8. Digital Problems

Source: Internet
Author: User

8 digital problems, that is, in a 3 × 3 matrix, there are 8 numbers (1 to 8) and a space, from one state to another, each time, you can only move a number adjacent to a space.

AOJ-417-8 digital

Http://icpc.ahu.edu.cn/OJ/Problem.aspx? Id = 417

This is the minimum number of steps for conversion, which can be solved by BFS. There are 9 in total! = In 362880 cases, the key is how to mark the accessed status to ensure that the status obtained by each search is the minimum number of steps.
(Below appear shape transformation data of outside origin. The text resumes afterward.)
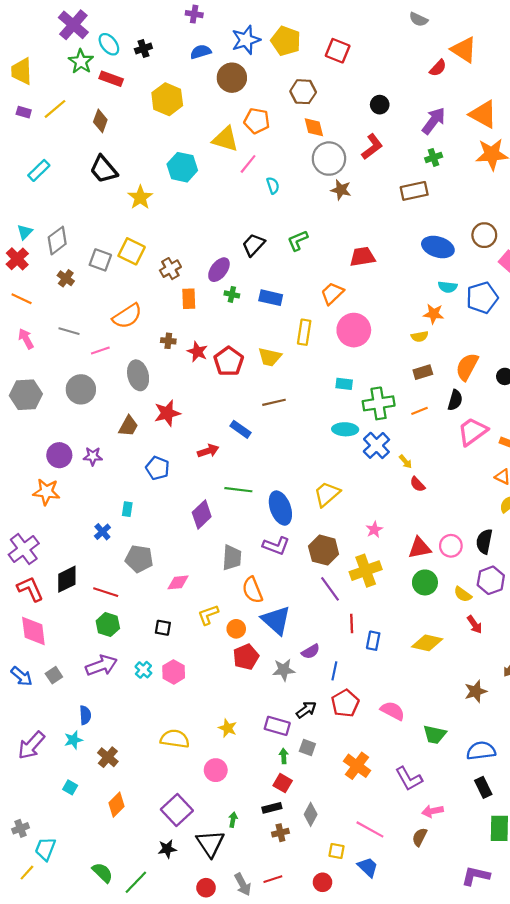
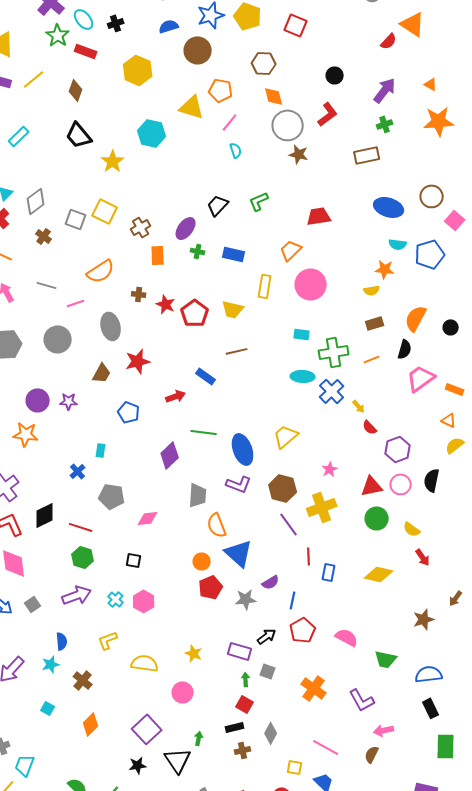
orange triangle: (483, 114) -> (431, 84), size x0.5
pink line: (248, 164) -> (230, 122), moved
purple hexagon: (491, 580) -> (398, 449), moved
yellow L-shape: (208, 615) -> (108, 640), moved

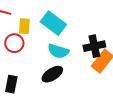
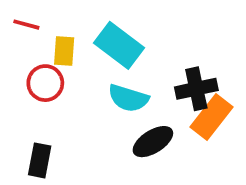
black ellipse: (52, 74) -> (153, 142), moved

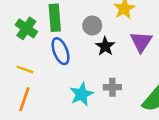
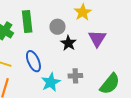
blue ellipse: (61, 51) -> (33, 61), moved

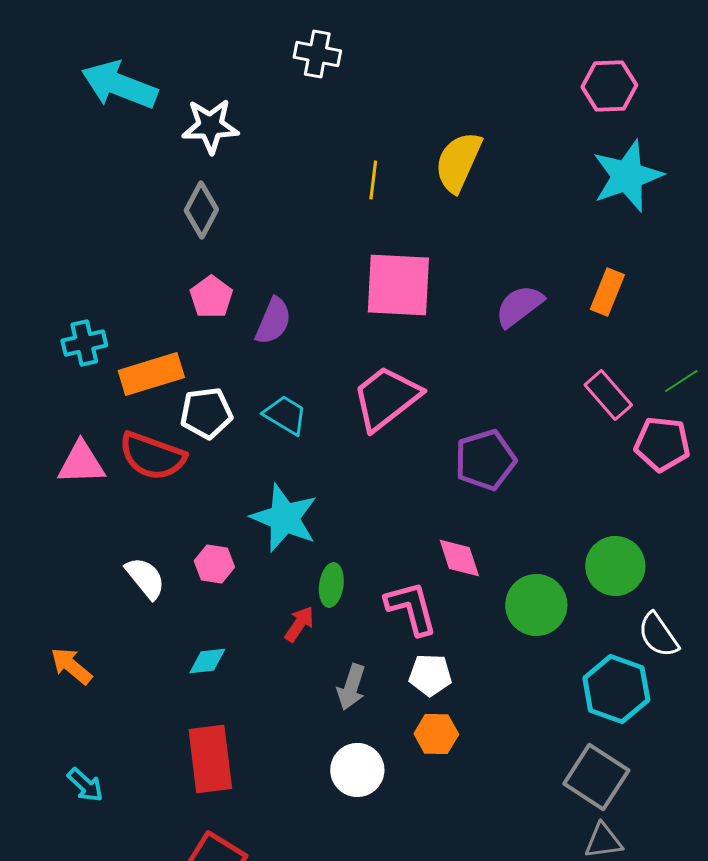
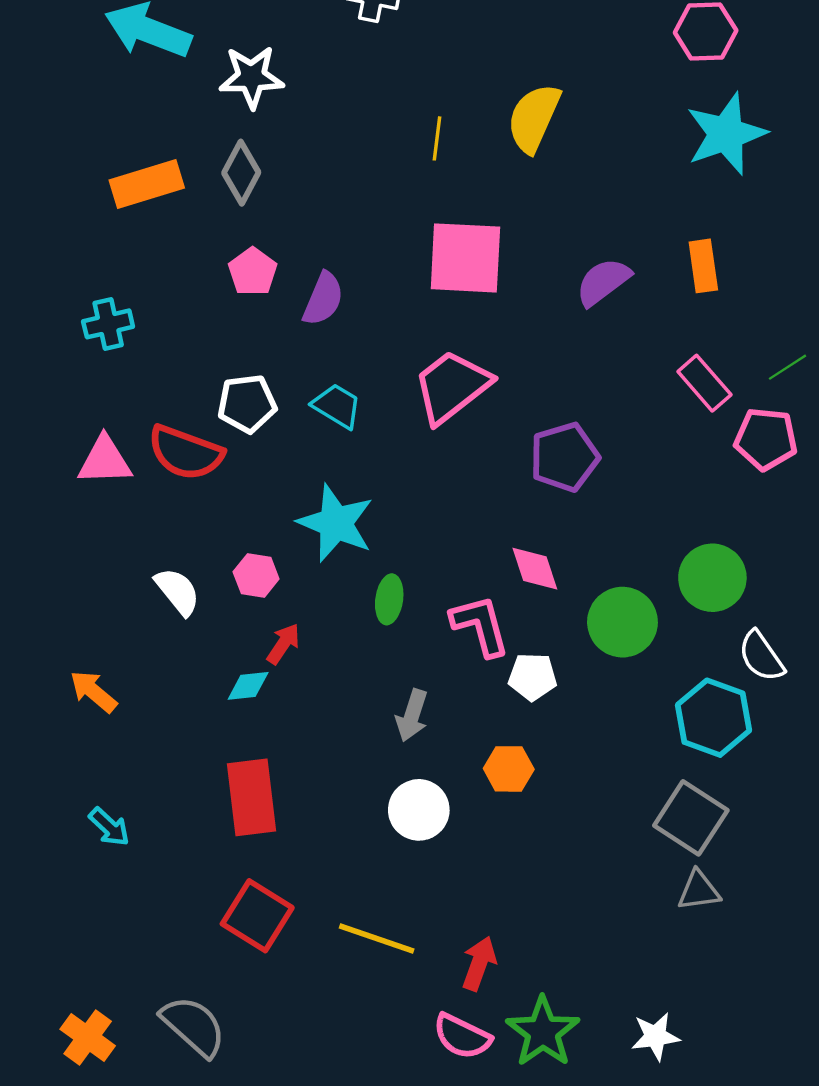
orange rectangle: (607, 292) -> (703, 266), turned -30
orange rectangle: (151, 374) -> (147, 184), moved
red arrow: (299, 624) -> (283, 644), moved
white pentagon: (430, 675) -> (533, 677), moved

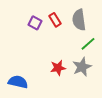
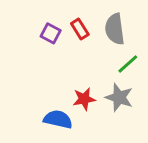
gray star: (82, 67) -> (119, 97), turned -30
blue semicircle: (18, 82) -> (58, 119), moved

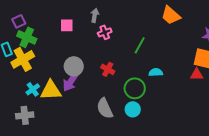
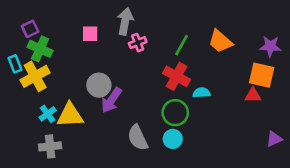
gray arrow: (95, 15) -> (125, 21), size x1.5
orange trapezoid: (171, 15) -> (220, 41), moved
green line: (140, 45) -> (181, 45), moved
red cross: (108, 69) -> (176, 76), moved, size x1.5
purple arrow: (71, 81) -> (111, 100), moved
gray cross: (25, 115) -> (50, 146), moved

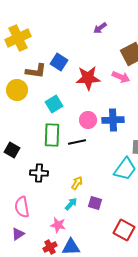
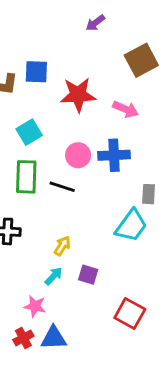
blue square: (59, 62) -> (36, 72), turned -30
pink arrow: (121, 77) -> (126, 109), moved
black line: (77, 142) -> (62, 187), turned 30

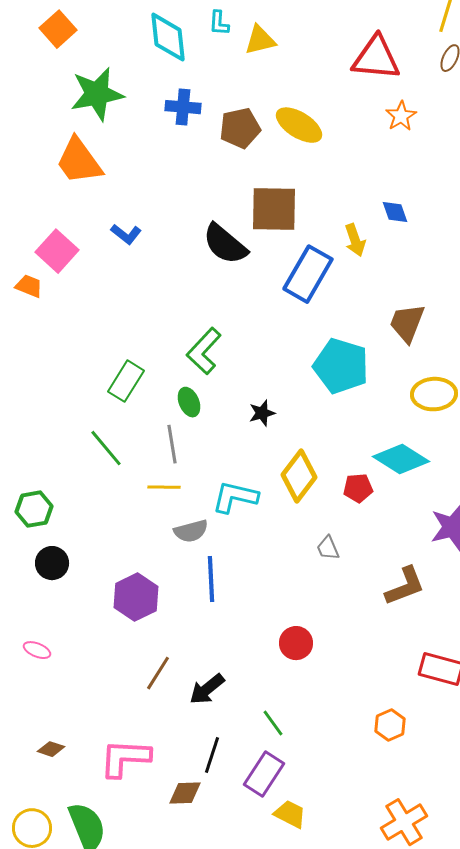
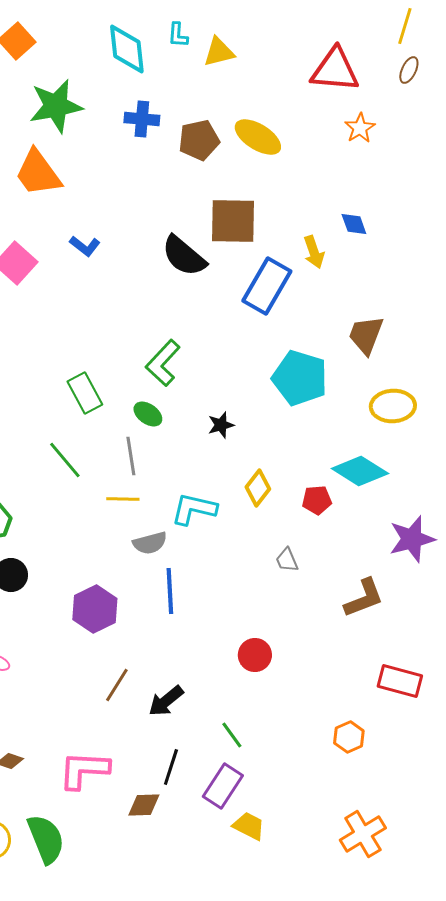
green rectangle: (126, 381) -> (85, 393), turned -60
green ellipse: (189, 402) -> (148, 414), turned -32
yellow diamond: (299, 476) -> (258, 488), size x0.7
Here, the string can be converted to the corresponding integer for processing, use Kanto to expand to save storage space

Conto expand: X = an * (n-1 )! + An-1 * (n-2 )! +... + Ai * (I-1 )! +... + A2 * 1! + A1 * 0!
Ai is the number (0 <= ai <I) in the number that does not appear currently)
For example, expand 3 5 7 4 1 2 9 6 8
X = 2*8! + 3*7! + 4*6! + 2*5! + 0*4! + 0*3! + 2*2! + 0*1! + 0*0! = 98884

# Include <stdio. h> # include <string. h> # include <stdlib. h> char a [363000] [9]; // a total of 9! = In 362880 cases, char goal [9]; char visit [363000]; int dis [363000]; int dir [4] [2] = {-}, {0,-1}; int c [9] =, 24,120,720,504,}; int find (char str [9]) // converts a string into an integer {int I, j, k; int f [10]; int sum = 0; memset (f, 0, sizeof (f); for (I = 0; I <9; I ++) {k = 0; for (j = 0; j <8; j ++) if (j <str [I] &! F [j]) k ++; f [str [I] = 1; sum + = k * c [8-i];} return sum;} int bfs () {int I, j, t, flag; int head, tail; int x, y, z; int nx, ny, nz; memset (dis, 0, sizeof (dis); // execute a memset (visit, 0, sizeof (visit) in each State )); // The marked points cannot be repeated t = find (a [0]); visit [t] = 1; head = 0; tail = 1; while (head <tail) {flag = 1; for (I = 0; I <9; I ++) if (a [head] [I]! = Goal [I]) // if the target status is the same, stop searching {flag = 0; break;} if (flag) return dis [head]; for (I = 0; I <9; I ++) // locate 0. if (a [head] [I] = 0) {x = I/3; y = I % 3; z = I; break;} for (I = 0; I <4; I ++) {nx = x + dir [I] [0]; ny = y + dir [I] [1]; nz = nx * 3 + ny; if (0 <= nx & nx <3 & 0 <= ny & ny <3) {for (j = 0; j <9; j ++) a [tail] [j] = a [head] [j]; a [tail] [z] = a [head] [nz]; // perform a move, that is, non-0 elements and 0 exchanges a [tail] [nz] = 0; t = find (a [tail]); if (! Visit [t]) {visit [t] = 1; dis [tail] = dis [head] + 1; tail ++ ;}} head ++ ;} return-1 ;}int main () {int I, ans; for (I = 0; I <9; I ++) scanf ("% d ", & a [0] [I]); for (I = 0; I <9; I ++) scanf ("% d", & goal [I]); ans = bfs (); if (ans =-1) printf ("Impossible \ n"); else printf ("% d \ n", ans); return 0 ;}

POJ-1077-Eight

Http://poj.org/problem? Id = 1077

This question does not require a minimum number of steps, and requires the path strength to move. It is similar to the previous question. Use BFS, record the path strength, and finally output the result in reverse order.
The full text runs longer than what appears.